Without specifically commenting about this case, Metro spokesman Officer Aden OcampoGomez said that cops are limited with what they can do with addresses with multiple calls, especially if they’re not rentals and there are no victims identified.

Sanchez was taken into custody Friday night about 15 miles from the crime scene, and is being held without bail at the Clark County Detention Center on three counts of murder with a deadly weapon. A report further detailing her arrest was not immediately available this afternoon.
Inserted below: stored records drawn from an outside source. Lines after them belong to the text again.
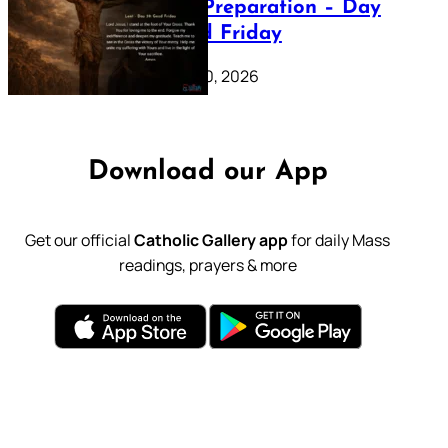
Lenten Preparation – Day
39: Good Friday
February 20, 2026
Download our App
Get our official
Catholic Gallery app
for daily Mass
readings, prayers & more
The latest arrest came about six months after the DA’s office voluntarily petitioned the court to dismiss the 2014 murder case, court records show.

In early October 2014, prosecutors decided to charge Sanchez in the murder of Bonnie Rice, a 52-year-old who was gunned down the previous month in her North Las Vegas apartment, Wolfson said in an email statement. Prosecutors had considered evidence and “presumptive forensic tests.”

North Las Vegas police at the time alleged Sanchez had pulled the trigger and had taken off with the victim’s car. Sanchez, an acquaintance of Rice, was arrested several days later.

According to her arrest report, witnesses told police that Rice had loaned her car to Sanchez, and had been trying to recover it in the days leading to her death.

A “close friend” of Rice’s told detectives that the victim had never seen her more “afraid or rattled” than she was about Sanchez, according to the report.

Sanchez had agreed to return the car by the day Rice was found shot and stabbed multiple times, another witness said, according to the report.

Witnesses at an apartment complex where Sanchez lived told police that around the time of the murder, she had dropped off some shoes at an apartment, returning to pick them up the following day, according to the report. The shoes were then found in the trash, according to one of the witnesses.

Following the arrest, blood tests “failed to link” Sanchez to the crime and she was released from jail “pending further investigation,” Wolfson said.

A witness came forward with new information pertinent to Rice’s death in February 2015, and Sanchez was indicted by a grand jury in July 2015, Wolfson said. However, in the two years following, authorities could not secure additional evidence to “prove the case beyond a reasonable doubt.”

“As such, consistent with our obligation, we chose to dismiss the case voluntarily in June 2017,” Wolfson said.

A couple of months before Rice’s death, a Christine Rose Sanchez was arrested on one count each of domestic battery and attempted murder with a deadly weapon, court records show. Those charges were dismissed the following month. An arrest report detailing that incident was not immediately available.

Attorney Robert Langford, who represented Sanchez in the 2014 case, said his client maintained her innocence in Rice’s death throughout the legal process.

Langford said that he’s expecting to represent Sanchez in the latest case, but as of this afternoon, did not have enough information to comment on her behalf.

On June 14 — the day the North Las Vegas murder case was dismissed — in a Facebook page that apparently belongs to Sanchez, she wrote: “Today was the best news ever,” before thanking a couple of people who supported her. “Now I can start my life over and hopefully for the best.”

About a week later, she took a different tone: “Just too (sic) let everyone who didn't know my case was dismissed I don't have too (sic) worry about a dam thing now I can go hard.”

The post continues: “So all u sorry (explicit) who had a lot to say about me cause u thought I was going away for along time u thought wrong I’ll see u in the streets (sic).”

Sanchez is scheduled for an arraignment hearing Wednesday morning, jail records show.